What has been called ” perhaps the most dramatic scene in all history ” was staged in this Cradle of Liberty on the day after the Boston Massacre, March 6, 1770. The crowd was so large that it was necessary to adjourn to Old South before action could be taken requesting the governor to withdraw the troops whose presence had led to the massacre.

Then came the tea meetings. The first of these was held in the Hall on November 5, 1773. At this meeting committees were appointed to wait on the several per-sons to whom tea had been consigned by the East India Company, ” and in the name of the town to request them from a regard to their character, and to the peace and good order of the town, immediately to resign their trust.” The response made to these committees and to subsequent tea meetings was unsatisfactory, and on December 16 a number of disguised citizens gathered at the waterfront and held the ” Boston Tea Party.”

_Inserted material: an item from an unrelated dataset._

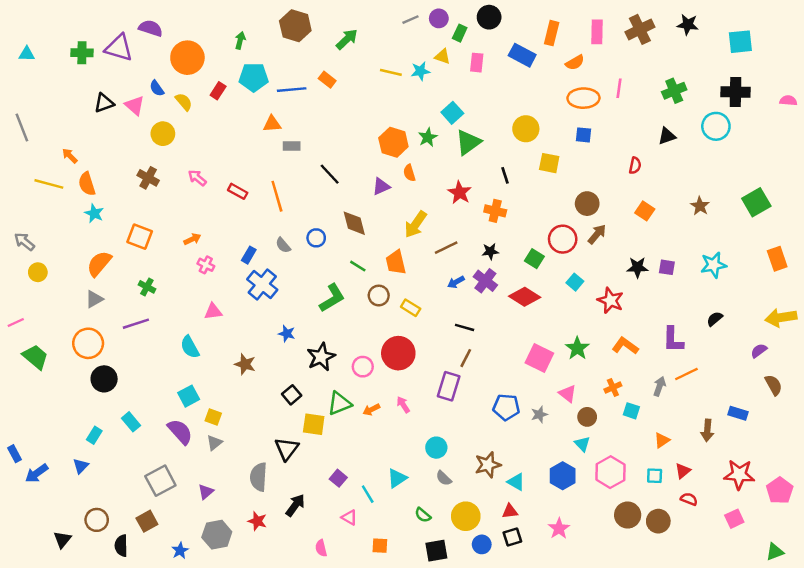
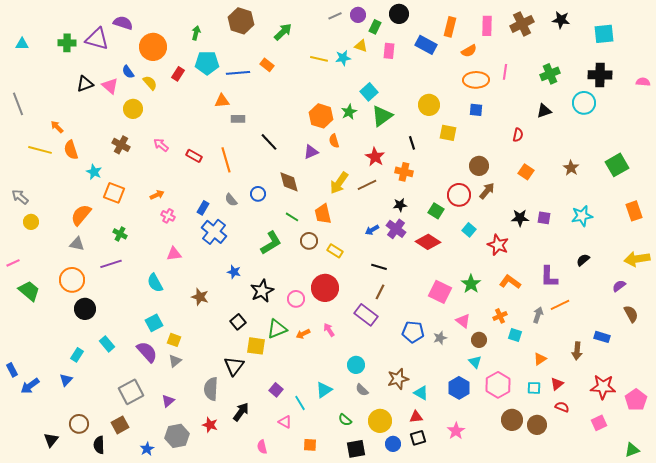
cyan star: (94, 213) -> (94, 172), moved
brown line: (446, 248) -> (367, 185), moved
gray triangle: (94, 299) -> (77, 244), turned 42
purple rectangle: (449, 386) -> (366, 315), turned -70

The occupation of Boston by the British interrupted the Faneuil Hall town meetings, but soon after the evacuation of the city the people turned their steps thither for public gatherings of many sorts. Fortunately the building had not been seriously injured. When Washington entered the city he spoke with feeling of the safety of the structure that had meant so much to the people.

It was fitting that, in the stirring days that preceded the War of 1812, meetings to protest against the acts of Great Britain should be held here. Historic gatherings followed during this war, as also during the War of 1861-65.

Three times Faneuil Hall has been rebuilt since its donor turned it over to his fellow-citizens. The first reconstruction came after the fire. In 1806 the building was enlarged and improved. Again in 1898 it was completely rebuilt and made fireproof, though, wherever possible, original materials were used. While it is much larger than in the early days, the general appearance is so similar that the structure would be recognized by such an ardent lover of the early structure as Lafayette, who, when he was in Boston in 1824, said :

” May Faneuil Hall ever stand, a monument to teach the world that resistance to oppression is a duty, and will under true republican institutions become a blessing.”